Tour reveals slow progress

Kent Dvorak, center, of the De Soto the Economic Development Council, peers out the bus window along side De Soto City Council members Thursday during a tour of the Sunflower Army Ammunition Plant south of De Soto. Sunflower Redevelopment is cleaning the 9,000 acres, much of which is contaminated from chemicals used to make explosive material. Sunflower Redevelopment aims to complete the project by 2012.

A warning sign hangs on a barbed wire fence at a closed entrance to the Sunflower Redevelopment area Thursday south of De Soto. The old Army ammunition plant is being demolished and cleaned to one day be used as residential land.

Sunflower Army Ammunition Plant, as seen on a bus tour Thursday, is a place where lush greenery contrasts with acres of neglected World War II era buildings, pitted concrete and other scenes of industrial decay.

But from time to time, the tour came upon a third landscape, one at which the plant’s new owners have begun the process of transforming brownfield sites into future residential neighborhoods, commercial centers or park land.

Sunflower Redevelopment LLC acquired the 9,065-acre plant south of De Soto in August 2005. With the federal government’s transfer of the plant to the partnership of Kessinger Hunter of Kansas City, Mo., International Risk Group Inc. of Denver and Prairie Center Investors LLC of Overland Park came with a commitment to clean up a property polluted from a half century of production of rocket propellant that started in World War II.

Sunflower Redevelopment arranged Thursday’s tour to update De Soto city officials and business leaders on the status of the cleanup.

Clean-up in progress

Although the cleanup got off to a slow start, the partners are committed to completing the environmental remediation by the end of 2012, said Sunflower Redevelopment executive director Kise Randall, who led the tour.

“We’ve got the resources and the commitment on our side to make that happen,” she said.

Environmental regulators, led by the Kansas Department of Health and Environment, have to share that commitment to realize the 2012 completion date, Randall told De Soto City Administrator Pat Guilfoyle.

The first three years of the cleanup focused on ridding the plant of explosive residue contaminating structures and sewer lines.

When the plant was transferred to Sunflower Redevelopment, about 1,000 structures possibly contaminated with explosive residue remained.
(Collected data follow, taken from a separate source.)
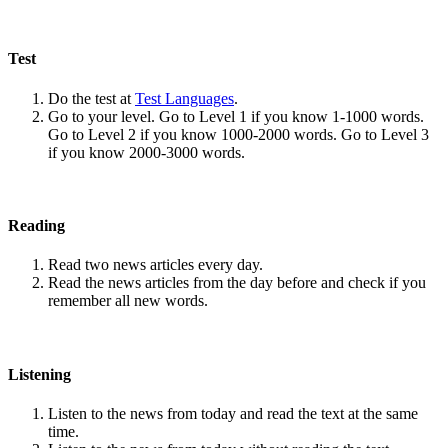
Test
Do the test at
Test Languages
.
Go to your level. Go to Level 1 if you know 1-1000 words.
Go to Level 2 if you know 1000-2000 words. Go to Level 3
if you know 2000-3000 words.
Reading
Read two news articles every day.
Read the news articles from the day before and check if you
remember all new words.
Listening
Listen to the news from today and read the text at the same
time.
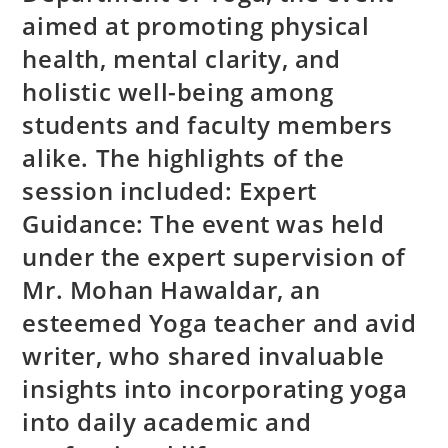
aimed at promoting physical
health, mental clarity, and
holistic well-being among
students and faculty members
alike. The highlights of the
session included: Expert
Guidance: The event was held
under the expert supervision of
Mr. Mohan Hawaldar, an
esteemed Yoga teacher and avid
writer, who shared invaluable
insights into incorporating yoga
into daily academic and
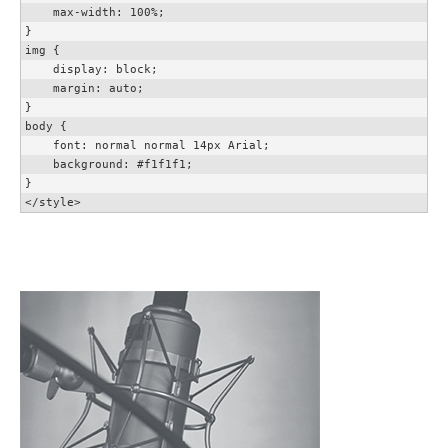
    max-width: 100%;

}

img {

    display: block;

    margin: auto;

}

body {

    font: normal normal 14px Arial;

    background: #f1f1f1;

}

</style>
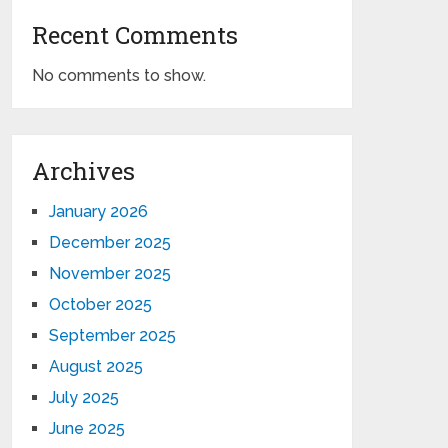
Recent Comments
No comments to show.
Archives
January 2026
December 2025
November 2025
October 2025
September 2025
August 2025
July 2025
June 2025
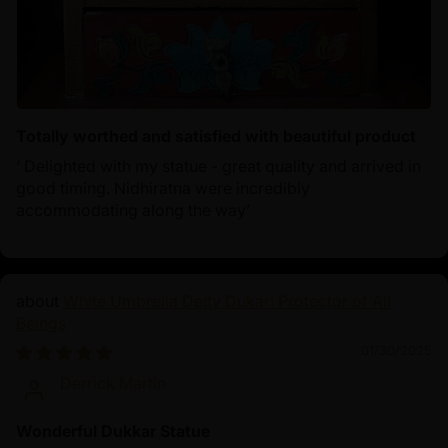
Totally worthed and satisfied with beautiful product
‘ Delighted with my statue - great quality and arrived in
good timing. Nidhiratna were incredibly
accommodating along the way’
White Umbrella Deity Dukar: Protector of All
Beings
01/30/2025
Derrick Martin
Wonderful Dukkar Statue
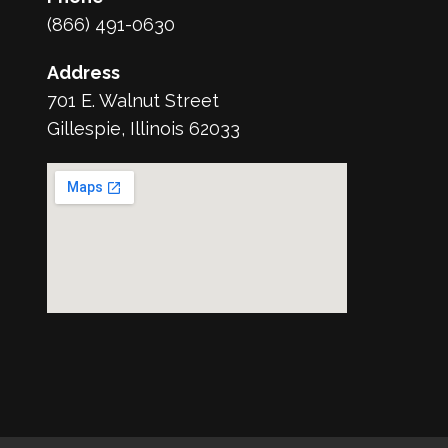
(866) 491-0630
Address
701 E. Walnut Street
Gillespie, Illinois 62033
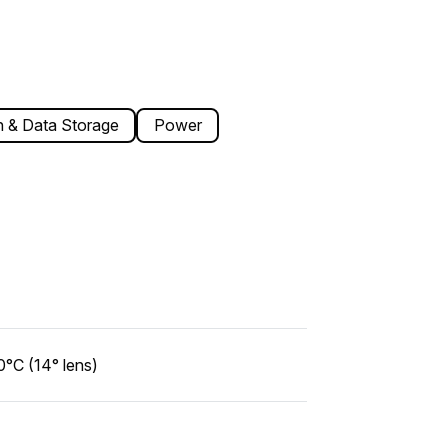
 & Data Storage
Power
°C (14° lens)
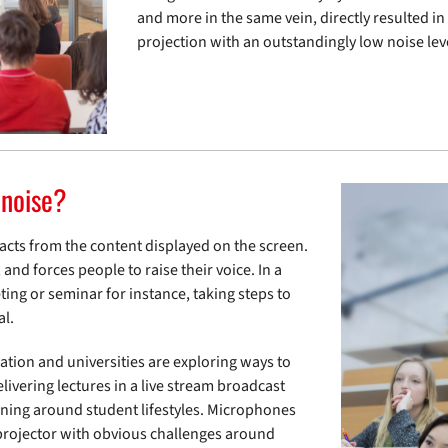
and more in the same vein, directly resulted i
projection with an outstandingly low noise lev
 noise?
racts from the content displayed on the screen.
and forces people to raise their voice. In a
ting or seminar for instance, taking steps to
al.
ation and universities are exploring ways to
ivering lectures in a live stream broadcast
earning around student lifestyles. Microphones
e projector with obvious challenges around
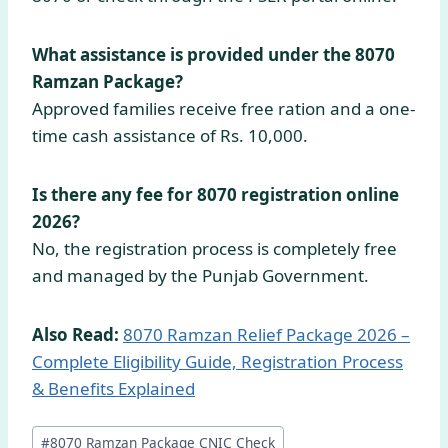
What assistance is provided under the 8070
Ramzan Package?
Approved families receive free ration and a one-
time cash assistance of Rs. 10,000.
Is there any fee for 8070 registration online
2026?
No, the registration process is completely free
and managed by the Punjab Government.
Also Read:
8070 Ramzan Relief Package 2026 –
Complete Eligibility Guide, Registration Process
& Benefits Explained
Post
#
8070 Ramzan Package CNIC Check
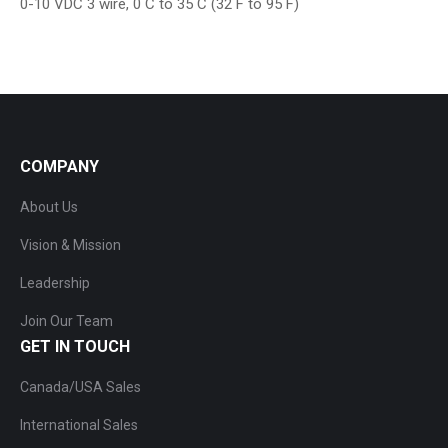
0-10 VDC 3 wire, 0 C to 35 C (32 F to 95 F)
COMPANY
About Us
Vision & Mission
Leadership
Join Our Team
GET IN TOUCH
Canada/USA Sales
International Sales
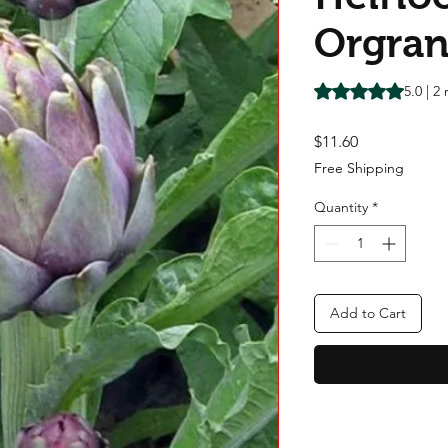
Orgran
Rating is 5.0 out o
5.0 | 2
Price
$11.60
Free Shipping
Quantity
*
Add to Cart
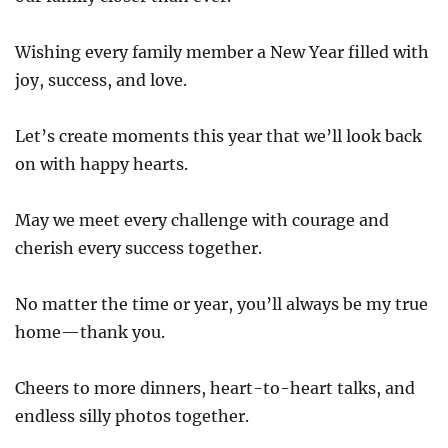
Wishing every family member a New Year filled with
joy, success, and love.
Let’s create moments this year that we’ll look back
on with happy hearts.
May we meet every challenge with courage and
cherish every success together.
No matter the time or year, you’ll always be my true
home—thank you.
Cheers to more dinners, heart-to-heart talks, and
endless silly photos together.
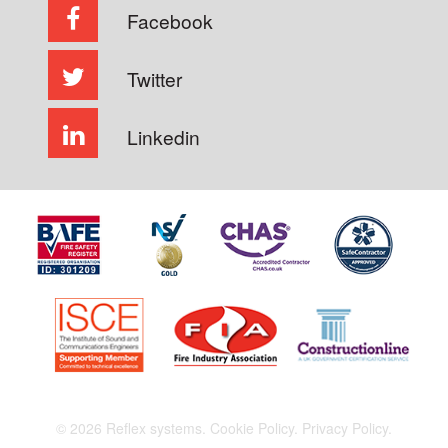
Facebook
Twitter
Linkedin
© 2026 Reflex systems.
Cookie Policy.
Privacy Policy.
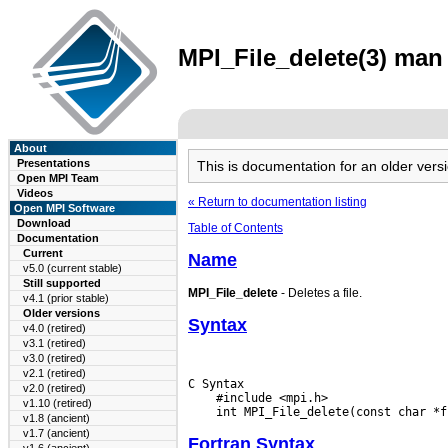
MPI_File_delete(3) man 
About
Presentations
This is documentation for an older ve
Open MPI Team
Videos
« Return to documentation listing
Open MPI Software
Download
Table of Contents
Documentation
Current
Name
v5.0 (current stable)
Still supported
MPI_File_delete
- Deletes a file.
v4.1 (prior stable)
Older versions
Syntax
v4.0 (retired)
v3.1 (retired)
v3.0 (retired)
v2.1 (retired)
C Syntax

v2.0 (retired)
    #include <mpi.h>

v1.10 (retired)
v1.8 (ancient)
v1.7 (ancient)
Fortran Syntax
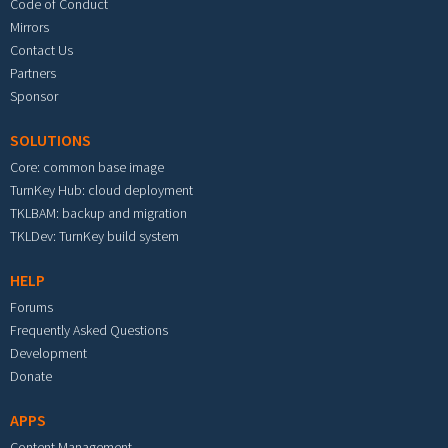
Code of Conduct
Mirrors
Contact Us
Partners
Sponsor
SOLUTIONS
Core: common base image
TurnKey Hub: cloud deployment
TKLBAM: backup and migration
TKLDev: TurnKey build system
HELP
Forums
Frequently Asked Questions
Development
Donate
APPS
Content Management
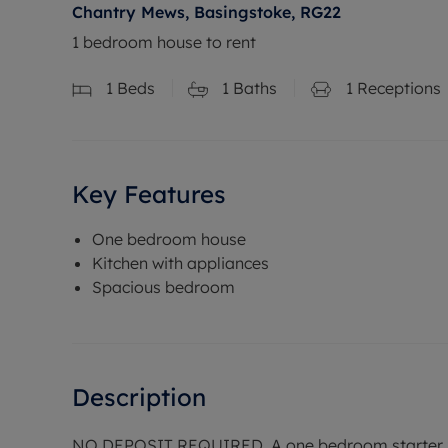
Chantry Mews, Basingstoke, RG22
1 bedroom house to rent
1
Beds
1
Baths
1
Receptions
Key Features
One bedroom house
Kitchen with appliances
Spacious bedroom
Description
NO DEPOSIT REQUIRED. A one bedroom starter ho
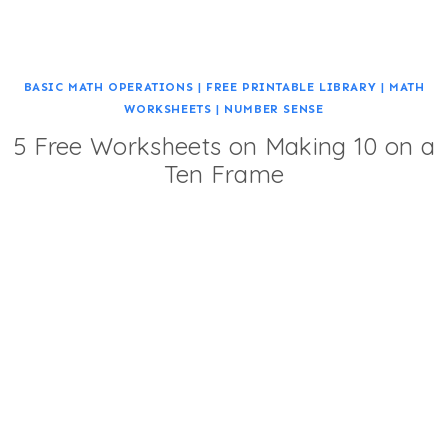
BASIC MATH OPERATIONS
|
FREE PRINTABLE LIBRARY
|
MATH
WORKSHEETS
|
NUMBER SENSE
5 Free Worksheets on Making 10 on a
Ten Frame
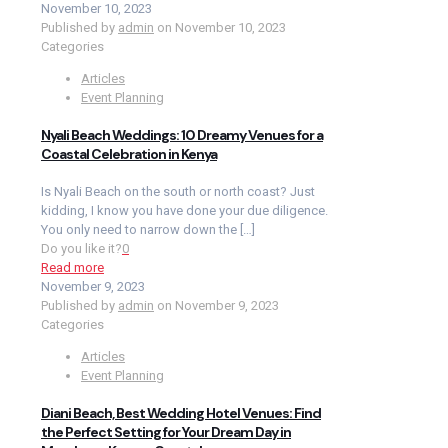
November 10, 2023
Published by
admin
on
November 10, 2023
Categories
Articles
Event Planning
Nyali Beach Weddings: 10 Dreamy Venues for a
Coastal Celebration in Kenya
Is Nyali Beach on the south or north coast? Just
kidding, I know you have done your due diligence.
You only need to narrow down the
[…]
Do you like it?
0
Read more
November 9, 2023
Published by
admin
on
November 9, 2023
Categories
Articles
Event Planning
Diani Beach, Best Wedding Hotel Venues: Find
the Perfect Setting for Your Dream Day in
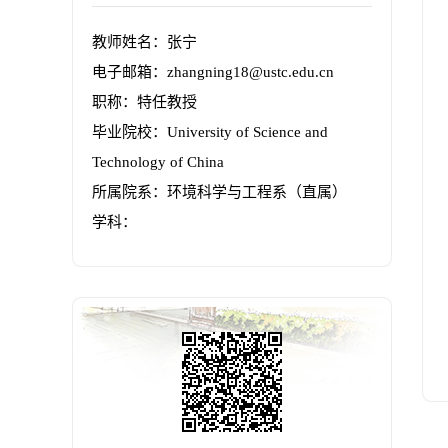
教师姓名：张宁
电子邮箱：
zhangning18@ustc.edu.cn
职称：特任教授
毕业院校：University of Science and
Technology of China
所属院系：环境科学与工程系（直属）
学科：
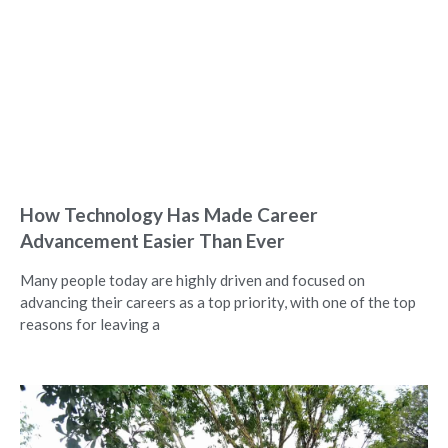
How Technology Has Made Career
Advancement Easier Than Ever
Many people today are highly driven and focused on
advancing their careers as a top priority, with one of the top
reasons for leaving a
Those structures were burned after being stripped of asbestos, fluorescents and other hazards because of the risk of explosion to workers if razed in traditional ways.

Randall said that part of the cleanup was finished with the burning of more than 110 buildings and 1,489 foundations, sumps and drains. However, area residents still will see columns of smoke rising from the plant as the environmental team led by International Risk Group burns 36 miles of sewer line, possibly containing explosive residue, and pastures to restore the prairie environment.

Methods

Work is now under way to break up and stockpile concrete from the explosive-cleansed foundations and other concrete structures, Randall said.

“We’ll have 11 or 12 large hills of concrete on the property,” she said.

Those with traces of pesticide or other pollutants will be shipped off-site, while the rest will probably be used as base material for parking lots and other future development on the plant, Randall said.

With the burn program completed, 1,000 aging buildings still dot the plant. Randall said it was the developer’s responsibility to deal with those structures without state or federal regulation.

Although some soil cleanup has already been completed, that part of the cleanup will become more intense in the next two years, Randall said.

There are 100 sites spread throughout the plant where explosives, sulfates, nitrates, heavy metals, organic compounds and pesticides are known or thought to pollute the ground. Randall said an estimated 279,000 cubic yards would be dug up, treated and removed.

At each site, Sunflower Redevelopment’s environmental team must propose a cleanup and verification method to regulators led by the Kansas Department of Health and Environment, remove contaminated soil, fill in excavations and confirm over time that the remediation was successful. Only when all those steps are completed can the site be certified as clean and developed, Randall said.

‘It’s safe’

Generally, the plan is to clean from the plant’s exterior to its interior, in part because of the commitment to donate 2,000 acres along Sunflower’s eastern, southern and western boundary to the Johnson County Parks and Recreation District, Randall said.

Some sites on higher ground would be addressed earlier to prevent runoff from re-contaminating already cleaned ground, she said.

Among the areas scheduled for cleanup is the 200 acres to be transferred to Kansas University for a life science research park and an adjacent 250 acres that Sunflower Redevelopment is reserving for the same use.

All areas are to be cleaned to residential standards with the exception of landfills. In select places, that would dictate digging as deep as 18 feet to remove soil near the bottom of basement drains, Randall said.

“As the end owners of the property, there is no incentive for us to cut corners on the cleanup,” she said. “We want people to know it’s safe to live here.”